Il y a du reste une autre menace, que l’actualité la plus brûlante oblige à prendre au sérieux : celle d’un attentat d’extrême droite, comme celui que projetait un groupe minoritaire de skinheads qui vient d’être démantelé. Rien ne sera facile, c’est sûr. Il faut néanmoins mesurer l’étendue du chemin parcouru et reconnaître qu’en Amérique, et à des degrés divers, partout en Occident, le multiculturalisme est en marche.
Où en sommes-nous en Afrique ? Dans certains de nos pays, le code de la nationalité stipule que, pour être considéré comme un citoyen, il faut être né dans le pays, de père et de mère originaires du pays.
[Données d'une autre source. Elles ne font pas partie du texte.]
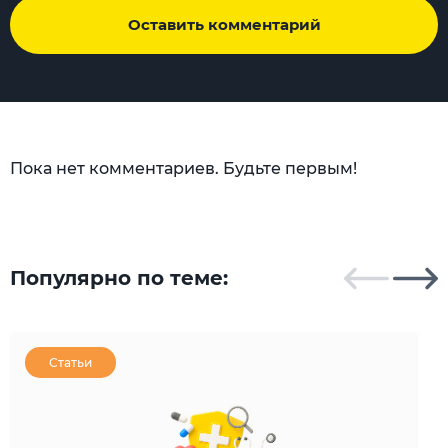
Оставить комментарий
Пока нет комментариев. Будьте первым!
Популярно по теме:
Статьи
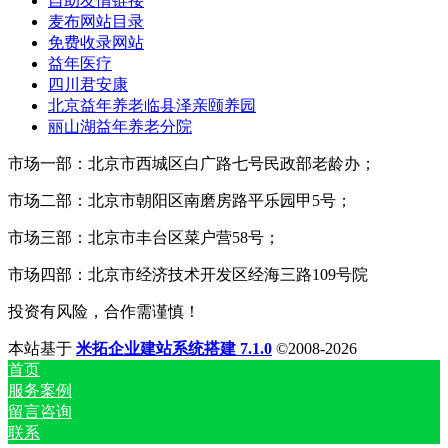
自助友情链接
麦布网站目录
免费收录网站
益年医疗
四川君安康
北京益年养老临县泽亲颐养园
丽山湖益年养老分院
市场一部：北京市西城区白广路七号民政部老龄办；
市场二部：北京市朝阳区南磨房路平乐园甲5号；
市场三部：北京市丰台区菜户营58号；
市场四部：北京市经济技术开发区经海三路109号院
投资有风险，合作需谨慎！
本站基于
米拓企业建站系统搭建 7.1.0
©2008-2026
首页
服务案例
留言咨询
联系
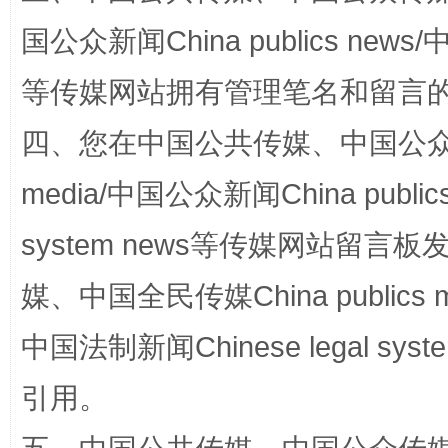
国公众新闻China publics news/中
等传媒网站拥有管理笔名和留言
四、您在中国公共传媒、中国公众传媒、
media/中国公众新闻China public
system news等传媒网站留
扯下公款旅游的“隐身衣”
如何以同
媒、中国全民传媒China publics me
中国法制新闻Chinese legal 
引用。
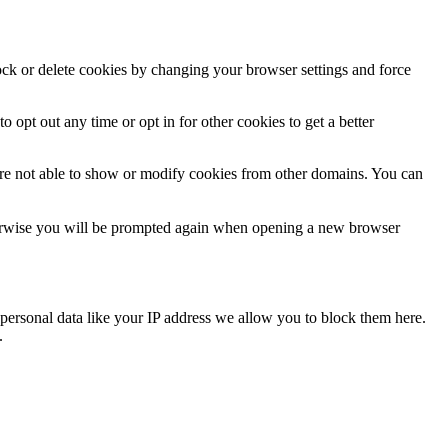
lock or delete cookies by changing your browser settings and force
o opt out any time or opt in for other cookies to get a better
are not able to show or modify cookies from other domains. You can
Otherwise you will be prompted again when opening a new browser
personal data like your IP address we allow you to block them here.
.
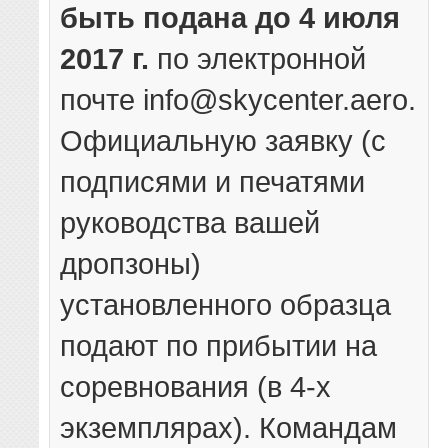
быть подана до 4 июля
2017 г.
по электронной
почте info@skycenter.aero.
Официальную заявку (с
подписями и печатями
руководства вашей
дропзоны)
установленного образца
подают по прибытии на
соревнования (в 4-х
экземплярах)
. Командам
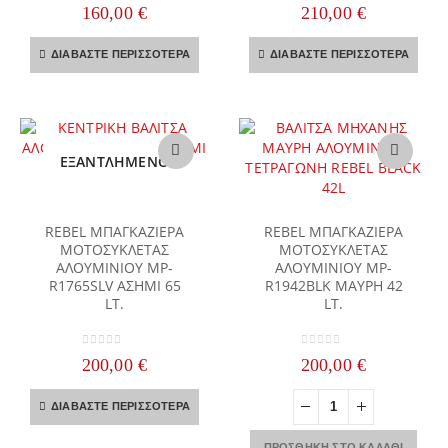
0
out of 5
0
out of 5
160,00
€
210,00
€
85,00 €.
ΔΙΑΒΆΣΤΕ ΠΕΡΙΣΣΌΤΕΡΑ
ΔΙΑΒΆΣΤΕ ΠΕΡΙΣΣΌΤΕΡΑ
ΕΞΑΝΤΛΗΜΈΝΟ
REBEL ΜΠΑΓΚΑΖΙΕΡΑ
REBEL ΜΠΑΓΚΑΖΙΕΡΑ
ΜΟΤΟΣΥΚΛΕΤΑΣ
ΜΟΤΟΣΥΚΛΕΤΑΣ
ΑΛΟΥΜΙΝΙΟΥ MP-
ΑΛΟΥΜΙΝΙΟΥ MP-
R1765SLV ΑΣΗΜΙ 65
R1942BLK ΜΑΥΡΗ 42
LT.
LT.
0
out of 5
0
out of 5
200,00
€
200,00
€
ΔΙΑΒΆΣΤΕ ΠΕΡΙΣΣΌΤΕΡΑ
ΠΡΟΣΘΉΚΗ ΣΤΟ ΚΑΛΆΘΙ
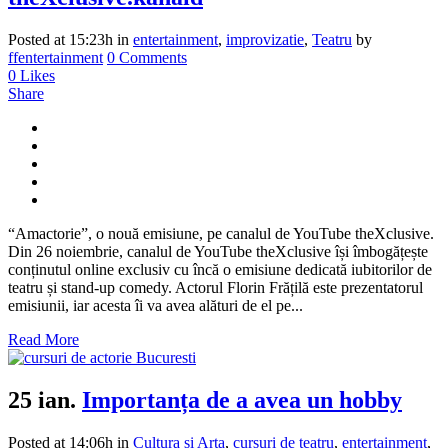
Posted at 15:23h
in
entertainment
,
improvizatie
,
Teatru
by
ffentertainment
0 Comments
0
Likes
Share
“Amactorie”, o nouă emisiune, pe canalul de YouTube theXclusive.
Din 26 noiembrie, canalul de YouTube theXclusive își îmbogățește
conținutul online exclusiv cu încă o emisiune dedicată iubitorilor de
teatru și stand-up comedy. Actorul Florin Frățilă este prezentatorul
emisiunii, iar acesta îi va avea alături de el pe...
Read More
25 ian.
Importanța de a avea un hobby
Posted at 14:06h
in
Cultura si Arta
,
cursuri de teatru
,
entertainment
,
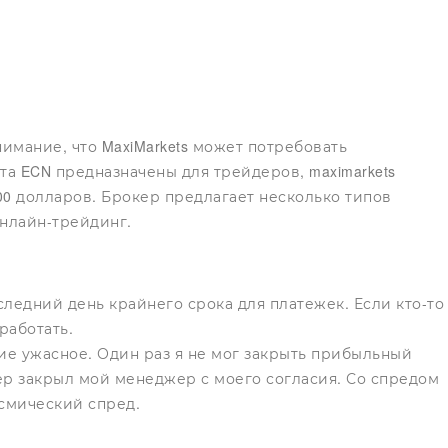
имание, что MaxiMarkets может потребовать
та ECN предназначены для трейдеров,
maximarkets
0 долларов. Брокер предлагает несколько типов
онлайн-трейдинг.
следний день крайнего срока для платежек. Если кто-то
работать.
ение ужасное. Один раз я не мог закрыть прибыльный
ер закрыл мой менеджер с моего согласия. Со спредом
осмический спред.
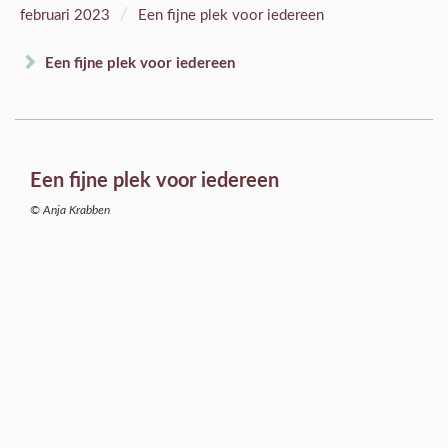
/
februari 2023
Een fijne plek voor iedereen
Een fijne plek voor iedereen
Een fijne plek voor iedereen
© Anja Krabben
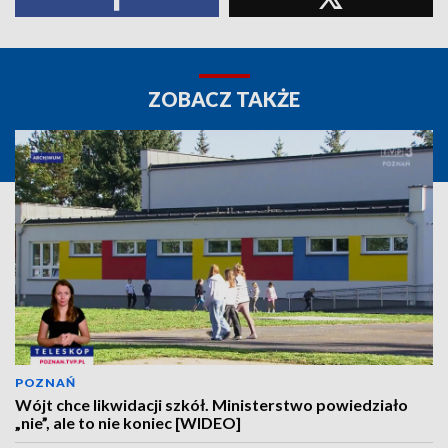
ZOBACZ TAKŻE
POZNAŃ
Wójt chce likwidacji szkół. Ministerstwo powiedziało
„nie”, ale to nie koniec [WIDEO]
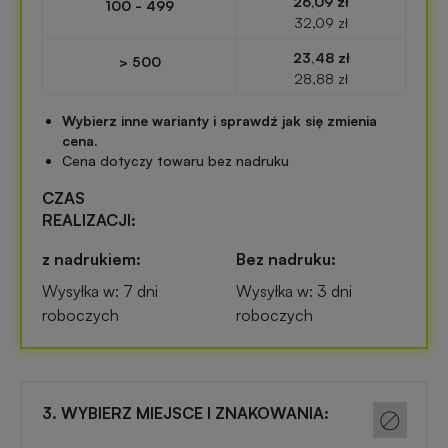
26,09 zł
100 - 499
Przypinki
32,09 zł
reklamowe
Gadżety
23,48 zł
na
> 500
28,88 zł
konferencję
Linijki
Wybierz inne warianty i sprawdź jak się zmienia
reklamowe
cena.
Gadżety
Cena dotyczy towaru bez nadruku
dla
Latarki
biegaczy
CZAS
reklamowe
REALIZACJI:
Gadżety
z nadrukiem:
Bez nadruku:
Antystresy
sportowe
Wysyłka w: 7 dni
Wysyłka w: 3 dni
reklamowe
roboczych
roboczych
Gadżety
Pendrive
motoryzacyjne
reklamowy
3. WYBIERZ MIEJSCE I ZNAKOWANIA:
Gadżety
Narzędzia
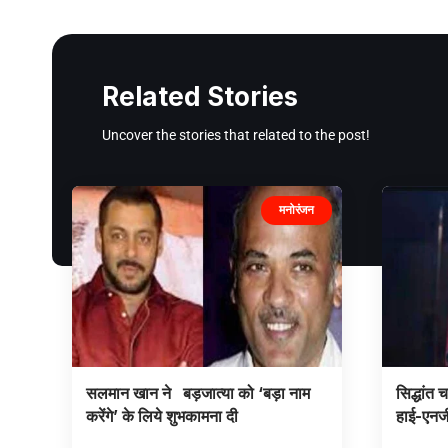
Related Stories
Uncover the stories that related to the post!
मनोरंजन
सलमान खान ने बड़जात्या को ‘बड़ा नाम
सिद्धांत च
करेंगे’ के लिये शुभकामना दी
हाई-एनर्ज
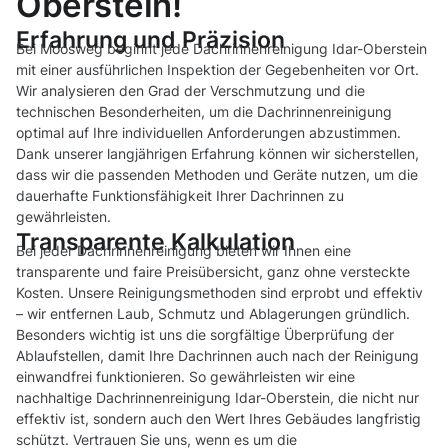
Oberstein!
Erfahrung und Präzision
Bei Moosweg beginnt jede Dachrinnenreinigung Idar-Oberstein
mit einer ausführlichen Inspektion der Gegebenheiten vor Ort.
Wir analysieren den Grad der Verschmutzung und die
technischen Besonderheiten, um die Dachrinnenreinigung
optimal auf Ihre individuellen Anforderungen abzustimmen.
Dank unserer langjährigen Erfahrung können wir sicherstellen,
dass wir die passenden Methoden und Geräte nutzen, um die
dauerhafte Funktionsfähigkeit Ihrer Dachrinnen zu
gewährleisten.
Transparente Kalkulation
Bei jeder Dachrinnenreinigung bieten wir Ihnen eine
transparente und faire Preisübersicht, ganz ohne versteckte
Kosten. Unsere Reinigungsmethoden sind erprobt und effektiv
– wir entfernen Laub, Schmutz und Ablagerungen gründlich.
Besonders wichtig ist uns die sorgfältige Überprüfung der
Ablaufstellen, damit Ihre Dachrinnen auch nach der Reinigung
einwandfrei funktionieren. So gewährleisten wir eine
nachhaltige Dachrinnenreinigung Idar-Oberstein, die nicht nur
effektiv ist, sondern auch den Wert Ihres Gebäudes langfristig
schützt. Vertrauen Sie uns, wenn es um die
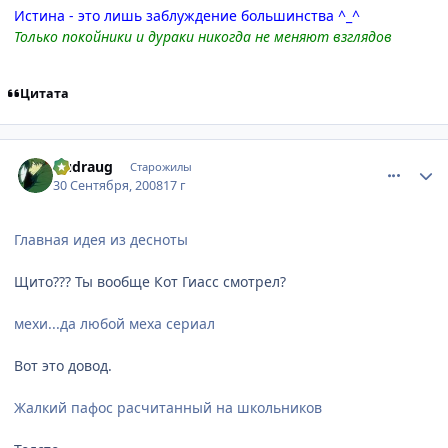
Истина - это лишь заблуждение большинства ^_^
Только покойники и дураки никогда не меняют взглядов
Цитата
comment_2163260
Статистика автора
Dudraug
Старожилы
30 Сентября, 2008
17 г
Главная идея из десноты
Щито??? Ты вообще Кот Гиасс смотрел?
мехи...да любой меха сериал
Вот это довод.
Жалкий пафос расчитанный на школьников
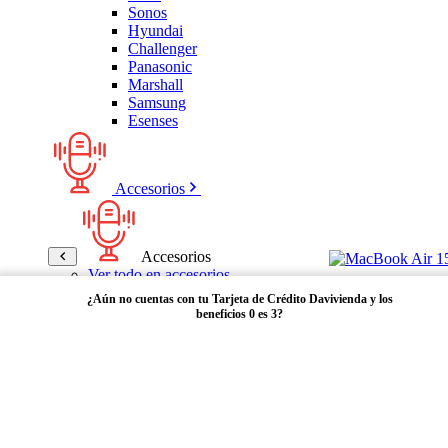
Sonos
Hyundai
Challenger
Panasonic
Marshall
Samsung
Esenses
Accesorios
Accesorios
Ver todo en accesorios
Micrófonos
¿Aún no cuentas con tu Tarjeta de Crédito Davivienda y los
Bases
beneficios 0 es 3?
Cables y Adaptadores
Receptores Bluetooth
Audífonos y manos libres
Adquiérela aquí
Bose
Cela se comprend sans doute. Cela me paraît même naturel, et relève d’une stratégie d’autodéfense légitime jusqu’à un certain point. Mais pensons-y : Barack Obama n’aurait jamais pu se porter candidat aux Etats-Unis, malgré sa parfaite assimilation de la langue, de la culture et des traditions du pays, si le pouvoir ici avait sécrété quelque chose comme une idéologie de l’américanité aussi frileuse, aussi restrictive que certaines de nos idéologies identitaires en Afrique.
On retiendra en outre, pour la petite histoire, que la famille de Barack Obama est de l’ethnie luo, la même que celle de Oginga Odinga, l’homme politique célèbre, auteur de Not Yet Uhuru, et père de Raila Odinga, l’actuel premier ministre. La rivalité traditionnelle entre les Luo et les Kikuyu, détenteurs de fait du pouvoir politique au Kenya depuis l’indépendance, n’est pas sans incidence sur le comportement de l’immigration kenyane aux Etats-Unis, les Américains d’origine kikuyu s’étant d’abord montrés réticents, semble-t-il, à l’idée d’appuyer la candidature d’un Américain d’origine luo. Mais cela, encore une fois, c’est la petite histoire.
On est en tout cas forcé de réfléchir. Ce qui se profile à l’horizon mais qui n’est encore, pour l’instant, qu’un rêve lointain, ce qui s’annonce au-delà de l’exemple américain et des résistances qu’il suscite, au-delà de l’exemple français et de ses limites évidentes, au-delà de nos réflexes identitaires et du drame immense auquel ils nous conduisent parfois, en Afrique et ailleurs, ce qui s’annonce faiblement comme la seule voie d’avenir, c’est le cosmopolitisme comme projet, l’idée d’une citoyenneté mondiale qui permettrait à tous les hommes et à toutes les femmes de la planète Terre de se sentir partout chez eux, l’idée d’un état du monde où les Etats se battraient pour assurer, non seulement la libre circulation des biens, comme c’est le cas aujourd’hui, mais aussi, mais d’abord la libre circulation des personnes. Nous en sommes loin aujourd’hui. Mais s’il y a un sens de l’histoire, c’est sûrement celui-là.